Es war kalt in dieser Nacht im April des Jahres 2010
Verfasst: 07.04.2010, 19:57
Als sich Eloise am Montag aus dem Bett quälte, fehlte etwas. Sie setzte sich auf ihren venezianischen Stuhl auf dem kleinen Balkon im 5. Stock, zog den dunkelblauen Frotteemorgenmantel enger, fuhr mit dem Finger über den eingestickten Namen über ihrer Brust und rauchte ihre erste Zigarette. Asche fiel in seine Büffelledermokassins. Aus ihrem gesunden Auge quollen Tränen, das Glasauge blieb trocken. Sie versuchte sich zu erinnern, welche Melodie sie mitten in der Nacht geweckt hatte. Die Kippe zwischen den Lippen, spielte sie auf ihrem Luftklavier, stockte. Immer wieder. Ließ schließlich die Arme sinken, stand auf, drückte die Glut auf dem Geländer aus, schaute nicht nach unten. Sie hängte ihre Blicke zwischen die Zweige zu den ersten aufgeplatzten Blüten des Kirschbaumes.
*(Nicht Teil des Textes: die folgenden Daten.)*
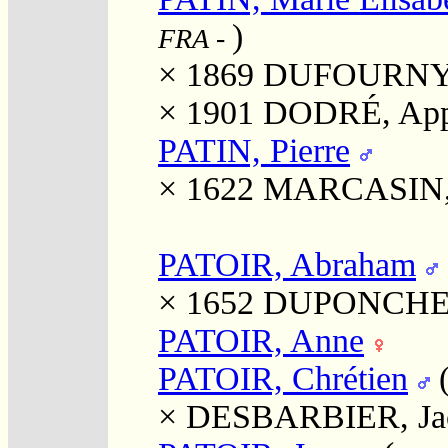
)
FRA
-
× 1869
DUFOURNY, J
× 1901
DODRÉ, Appo
PATIN, Pierre
× 1622
MARCASIN, 
PATOIR, Abraham
× 1652
DUPONCHEL
PATOIR, Anne
PATOIR, Chrétien
×
DESBARBIER, Jac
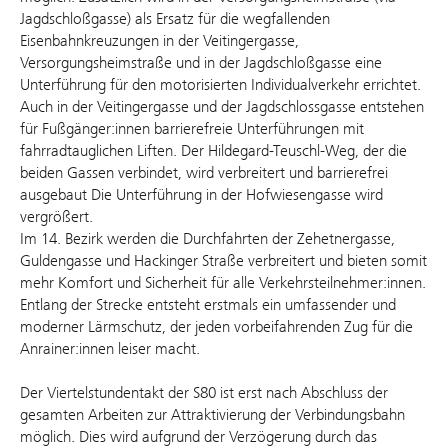
Jagdschloßgasse) als Ersatz für die wegfallenden
Eisenbahnkreuzungen in der Veitingergasse,
Versorgungsheimstraße und in der Jagdschloßgasse eine
Unterführung für den motorisierten Individualverkehr errichtet.
Auch in der Veitingergasse und der Jagdschlossgasse entstehen
für Fußgänger:innen barrierefreie Unterführungen mit
fahrradtauglichen Liften. Der Hildegard-Teuschl-Weg, der die
beiden Gassen verbindet, wird verbreitert und barrierefrei
ausgebaut Die Unterführung in der Hofwiesengasse wird
vergrößert.
Im 14. Bezirk werden die Durchfahrten der Zehetnergasse,
Guldengasse und Hackinger Straße verbreitert und bieten somit
mehr Komfort und Sicherheit für alle Verkehrsteilnehmer:innen.
Entlang der Strecke entsteht erstmals ein umfassender und
moderner Lärmschutz, der jeden vorbeifahrenden Zug für die
Anrainer:innen leiser macht.
Der Viertelstundentakt der S80 ist erst nach Abschluss der
gesamten Arbeiten zur Attraktivierung der Verbindungsbahn
möglich. Dies wird aufgrund der Verzögerung durch das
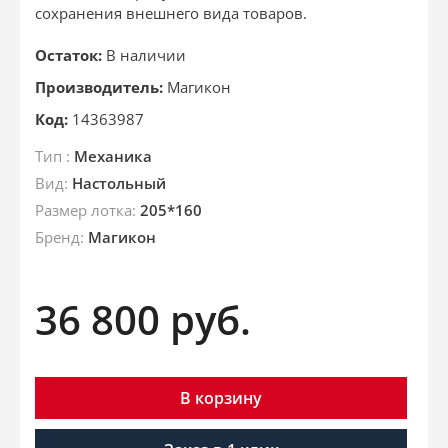
сохранения внешнего вида товаров.
Остаток:
В наличии
Производитель:
Магикон
Код:
14363987
Тип :
Механика
Вид:
Настольный
Размер лотка:
205*160
Бренд:
Магикон
36 800
руб.
В корзину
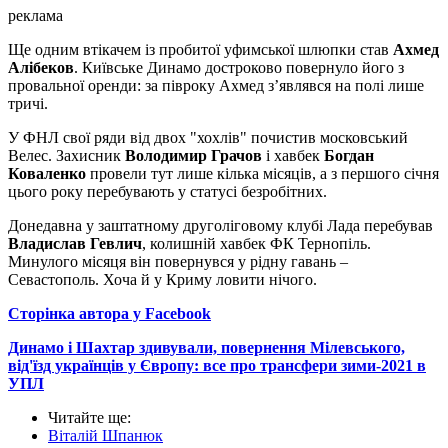
реклама
Ще одним втікачем із пробитої уфимської шлюпки став
Ахмед
Алібеков
. Київське Динамо достроково повернуло його з
провальної оренди: за півроку Ахмед з’являвся на полі лише
тричі.
У ФНЛ свої ряди від двох "хохлів" почистив московський
Велес. Захисник
Володимир Грачов
і хавбек
Богдан
Коваленко
провели тут лише кілька місяців, а з першого січня
цього року перебувають у статусі безробітних.
Донедавна у заштатному друголіговому клубі Лада перебував
Владислав Гевлич
, колишній хавбек ФК Тернопіль.
Минулого місяця він повернувся у рідну гавань –
Севастополь. Хоча й у Криму ловити нічого.
Сторінка автора у Facebook
Динамо і Шахтар здивували, повернення Мілевського,
від'їзд українців у Європу: все про трансфери зими-2021 в
УПЛ
Читайте ще
:
Віталій Шпанюк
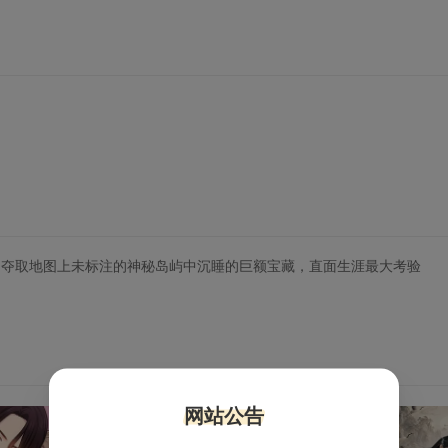
为夺取地图上未标注的神秘岛屿中沉睡的巨额宝藏，直面生涯最大考验
网站公告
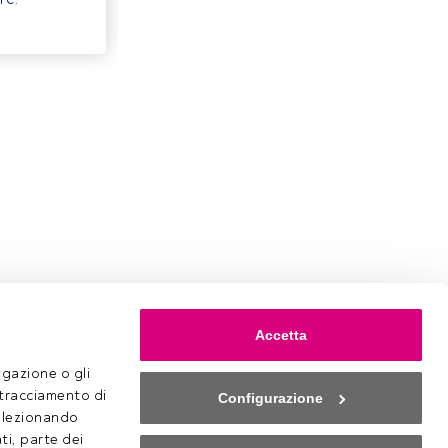
Accetta
gazione o gli 
 tracciamento di 
Configurazione
selezionando 
ti, parte dei 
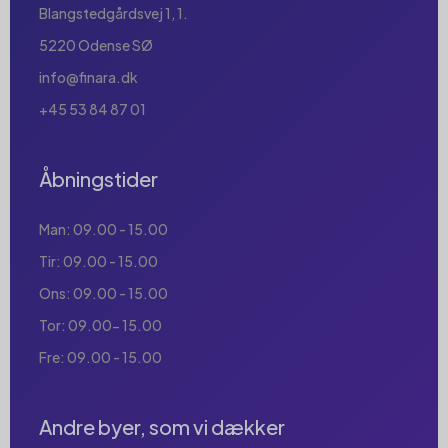
Blangstedgårdsvej 1, 1.
5220 Odense SØ
info@finara.dk
+45 53 84 87 01
Åbningstider
Man: 09.00 - 15.00
Tir: 09.00 - 15.00
Ons: 09.00 - 15.00
Tor: 09.00- 15.00
Fre: 09.00 - 15.00
Andre byer, som vi dækker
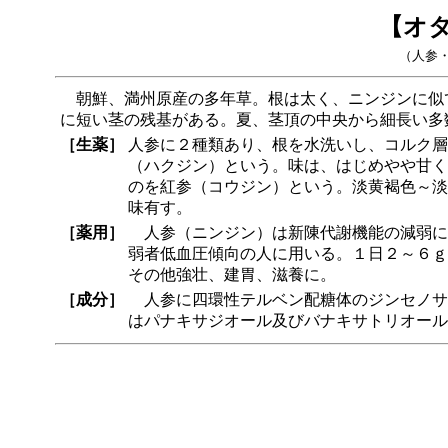
【オ
（人参
朝鮮、満州原産の多年草。根は太く、ニンジンに似
に短い茎の残基がある。夏、茎頂の中央から細長い多
［生薬］
人参に２種類あり、根を水洗いし、コルク層
（ハクジン）という。味は、はじめやや甘く
のを紅参（コウジン）という。淡黄褐色～淡
味有す。
［薬用］
人参（ニンジン）は新陳代謝機能の減弱に
弱者低血圧傾向の人に用いる。１日２～６ｇ水
その他強壮、建胃、滋養に。
［成分］
人参に四環性テルベン配糖体のジンセノサ
はパナキサジオール及びバナキサトリオール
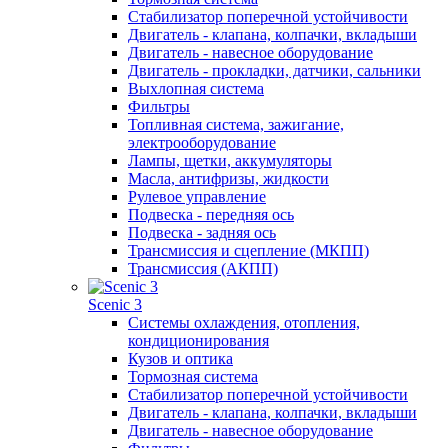
Стабилизатор поперечной устойчивости
Двигатель - клапана, колпачки, вкладыши
Двигатель - навесное оборудование
Двигатель - прокладки, датчики, сальники
Выхлопная система
Фильтры
Топливная система, зажигание,
электрооборудование
Лампы, щетки, аккумуляторы
Масла, антифризы, жидкости
Рулевое управление
Подвеска - передняя ось
Подвеска - задняя ось
Трансмиссия и сцепление (МКПП)
Трансмиссия (АКПП)
Scenic 3
Системы охлаждения, отопления,
кондиционирования
Кузов и оптика
Тормозная система
Стабилизатор поперечной устойчивости
Двигатель - клапана, колпачки, вкладыши
Двигатель - навесное оборудование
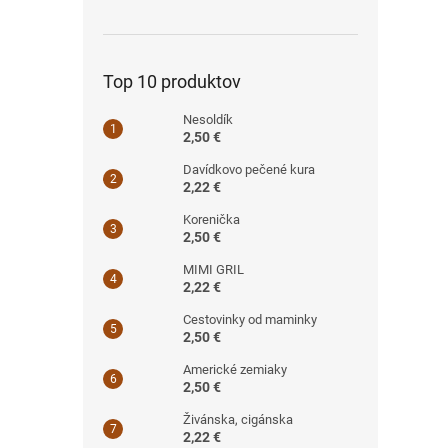
Top 10 produktov
Nesoldík
2,50 €
Davídkovo pečené kura
2,22 €
Korenička
2,50 €
MIMI GRIL
2,22 €
Cestovinky od maminky
2,50 €
Americké zemiaky
2,50 €
Živánska, cigánska
2,22 €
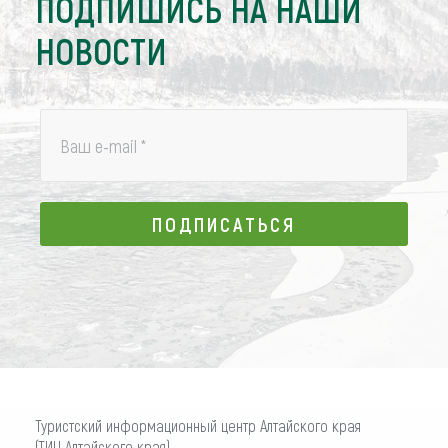
ПОДПИШИСЬ НА НАШИ
НОВОСТИ
Ваш e-mail
*
ПОДПИСАТЬСЯ
ПОДПИСАТЬСЯ
Туристский информационный центр Алтайского края
(ТИЦ Алтайского края)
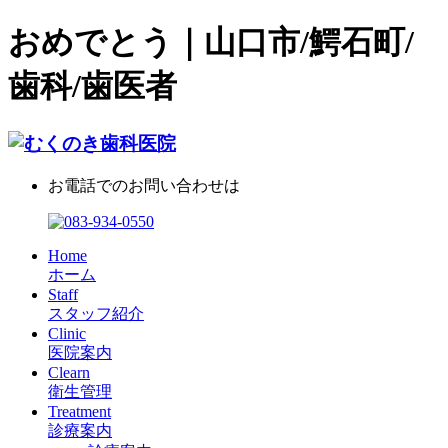
おめでとう｜山口市/鰐石町/
歯科/歯医者
お電話でのお問い合わせは
Home
ホーム
Staff
スタッフ紹介
Clinic
医院案内
Clearn
衛生管理
Treatment
診療案内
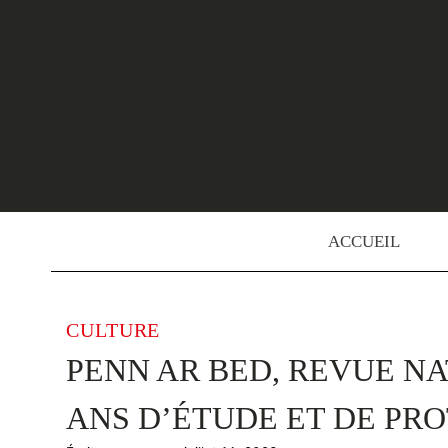
Skip
to
content
ACCUEIL
CULTURE
PENN AR BED, REVUE N
ANS D’ÉTUDE ET DE PR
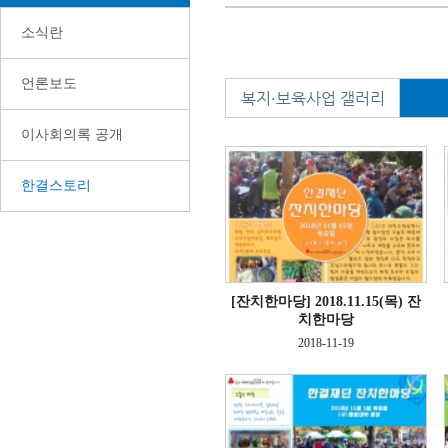
소식란
언론보도
복지·보육사업 갤러리
이사회의록 공개
한결스토리
[잔치한마당]
2018.11.15(목) 잔
치한마당
2018-11-19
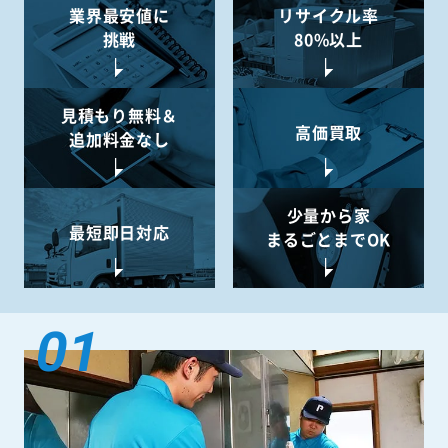
業界最安値に
リサイクル率
挑戦
80%以上
見積もり無料＆
高価買取
追加料金なし
少量から
家
最短即日対応
まるごとまでOK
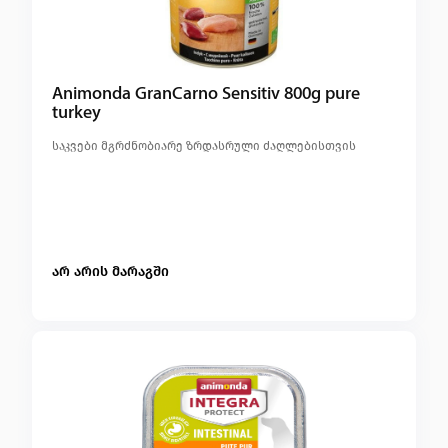
Animonda GranCarno Sensitiv 800g pure
turkey
საკვები მგრძნობიარე ზრდასრული ძაღლებისთვის
არ არის მარაგში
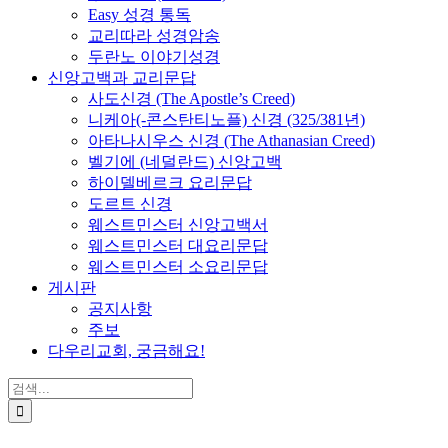
Easy 성경 통독
교리따라 성경암송
두란노 이야기성경
신앙고백과 교리문답
사도신경 (The Apostle’s Creed)
니케아(-콘스탄티노플) 신경 (325/381년)
아타나시우스 신경 (The Athanasian Creed)
벨기에 (네덜란드) 신앙고백
하이델베르크 요리문답
도르트 신경
웨스트민스터 신앙고백서
웨스트민스터 대요리문답
웨스트민스터 소요리문답
게시판
공지사항
주보
다우리교회, 궁금해요!
검
색
...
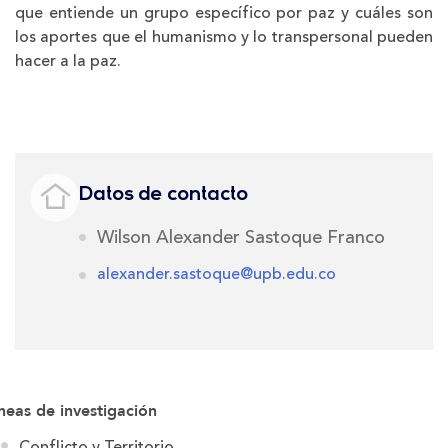
que entiende un grupo específico por paz y cuáles son
los aportes que el humanismo y lo transpersonal pueden
hacer a la paz.
Datos de contacto
Wilson Alexander Sastoque Franco
alexander.sastoque@upb.edu.co
neas de investigación
Conflicto y Territorio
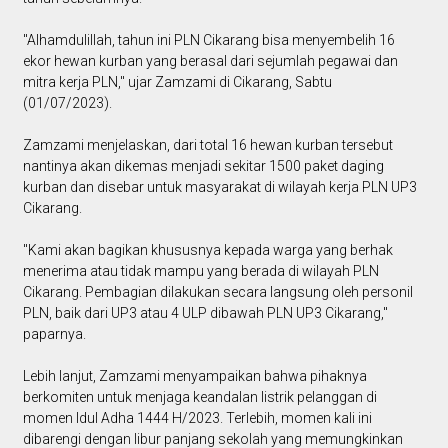
"Alhamdulillah, tahun ini PLN Cikarang bisa menyembelih 16
ekor hewan kurban yang berasal dari sejumlah pegawai dan
mitra kerja PLN," ujar Zamzami di Cikarang, Sabtu
(01/07/2023).
Zamzami menjelaskan, dari total 16 hewan kurban tersebut
nantinya akan dikemas menjadi sekitar 1500 paket daging
kurban dan disebar untuk masyarakat di wilayah kerja PLN UP3
Cikarang.
"Kami akan bagikan khususnya kepada warga yang berhak
menerima atau tidak mampu yang berada di wilayah PLN
Cikarang. Pembagian dilakukan secara langsung oleh personil
PLN, baik dari UP3 atau 4 ULP dibawah PLN UP3 Cikarang,"
paparnya.
Lebih lanjut, Zamzami menyampaikan bahwa pihaknya
berkomiten untuk menjaga keandalan listrik pelanggan di
momen Idul Adha 1444 H/2023. Terlebih, momen kali ini
dibarengi dengan libur panjang sekolah yang memungkinkan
Der Knoten hatte sich zusammengezogen. Wie fest er war. Sie spürte ihn in ihrer Magengrube. Die Spuren in ihren Händen wässerten noch. Das Seil, ihre Wut, das Geräusch - blau. Sie würde Heilsalbe bestellen. Ein Arzt würde sie sich anschauen. Wahrscheinlich schon Morgen.
Eloise ging zurück ins Schlafzimmer, bückte sich, griff unters Bett und zog sein iPhone hervor. Eine Staubfluse hatte sich zwischen die zersplitterte Oberfläche geklemmt. Es blieb schwarz, die MMS war von der Bildfläche verschwunden. Eine klitzekleine Datenmenge. Mehr nicht. Sie nahm ihr Auge aus dem Gesicht, legte es aufs Nachttischchen zwischen die Porzellantierchen, daneben die tickende Uhr und das Fußkettchen mit den lustig klimpernden Herzhälften. Dann schüttelte sie die Bettdecke aus, legte sich ausgestreckt darauf, faltete die Hände und wartete auf einen Schrei.
Änderung nach Sams Anregung, der erste Satz lautete vorher: Als sich Eloise am Montag aus dem Bett quälte, fehlte ihr etwas.